The bi-partisan bill allows Columbus Mayor Michael Coleman to sponsor community schools with city council approval. The Columbus City School district now can share voter-approved levy money with local charter schools. And the plan calls for independent oversight.
The bill’s supporters say it is the proper step to fix the troubled school district that has been plagued by an on-going state and federal investigation into alleged attendance and data rigging and grade changes.
Governor John Kasich, who signed the bill at Indianola Alternative School, said Columbus City Schools deserves a second chance.
“There is an element of distrust. OK, that’s fine. But it’s a new day when it comes to education in Columbus. The mayor [Coleman] will be the enforcer and I’ll be right next to him.”
Mayor Coleman was opposed to a city-wide takeover of the district, and Kasich noted it took some time to get them mayor on board of the initiative.

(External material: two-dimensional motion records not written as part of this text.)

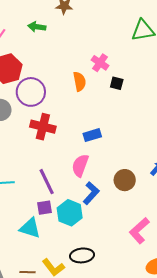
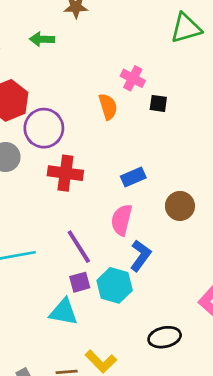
brown circle: (125, 180) -> (180, 206), moved
black ellipse: (82, 255) -> (165, 337), moved

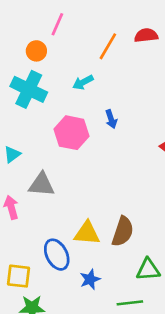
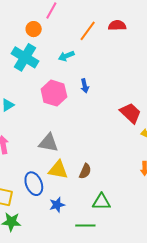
gray triangle: (42, 185) -> (48, 143), moved
brown semicircle: (123, 231) -> (85, 171), size x0.7

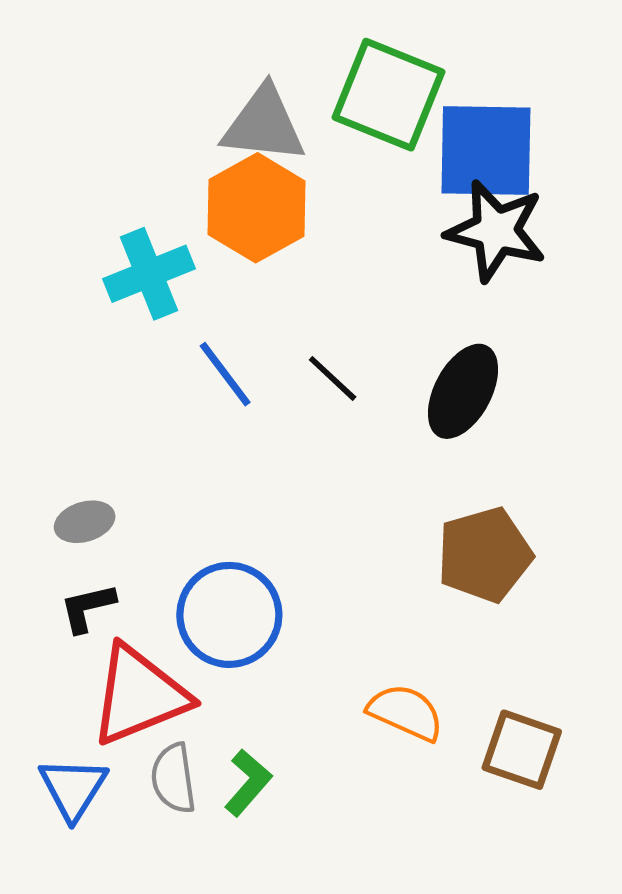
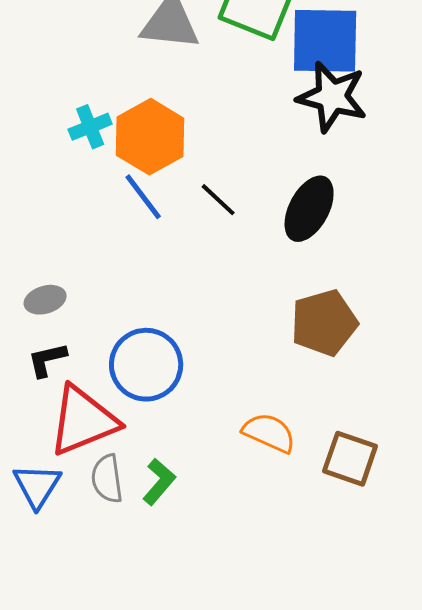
orange hexagon: (257, 208) -> (150, 137), moved
cyan cross: (149, 274) -> (90, 127), size x0.7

“This took Mike Coleman out of his comfort zone, a little bit,” Kasich said. “Until he stopped and thought that this is about the kids.”

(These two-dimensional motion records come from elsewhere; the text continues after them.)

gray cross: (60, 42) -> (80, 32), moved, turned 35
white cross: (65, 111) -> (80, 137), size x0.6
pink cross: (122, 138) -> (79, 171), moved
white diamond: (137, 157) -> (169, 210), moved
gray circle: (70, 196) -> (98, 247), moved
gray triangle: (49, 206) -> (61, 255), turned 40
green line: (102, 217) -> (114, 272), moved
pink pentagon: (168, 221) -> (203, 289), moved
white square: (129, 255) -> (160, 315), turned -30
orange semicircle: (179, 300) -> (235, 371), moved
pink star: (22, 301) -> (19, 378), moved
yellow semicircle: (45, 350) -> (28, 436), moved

But Monday, Coleman was on board.
“This is the most important thing our city will face in a generation,” he said.
Coleman said he supports the 55 recommendations from the education commission, which includes cutting back district spending by $200 million over five years, as well as helping fund charter and community schools.
“To give us a choice and a voice of quality schools to educate our kids.”
But not everyone likes the plan. Maureen Reedy, who is Ohio’s 2002 Teacher of the Year, opposes it. Reedy, who picketed the signing, does not think taxpayer dollars should go to fund what she calls ineffective charter schools.
“I’m concerned that we’re continuing to take money out of our public system to fund a system that is dividing our school houses. And Ohio school houses divided simply cannot stand,” Reedy said.
Samuel Gresham, who co-chairs No School Take Over Coalition, said he senses the community is divided about the plan. And he predicts the district and the city will have a difficult time getting issues passed.
“You got one-third of the people say I’ll never support that. You got one-third of the people who say I don’t like Columbus Public Schools. And you got one-third of the people who are going to be confused,” Gresham said. “The result is, you have a bill that is going to become a piece of levy legislation that I think is going to have a difficult time passing because it has too many components that people see as threatening.”
But Mayor Coleman vowed he will get out the vote, so to speak, and educate voters of the initiatives. Governor Kasich has promised to campaign the issues, as well.
Columbus City School board members are still working out the particulars of a bond and operational levy. Nine mills have been proposed, but a district spokesperson said it is too early to know what will be placed on the ballot.
As for a new independent auditor, that position would be held at city hall and also would require voter approval.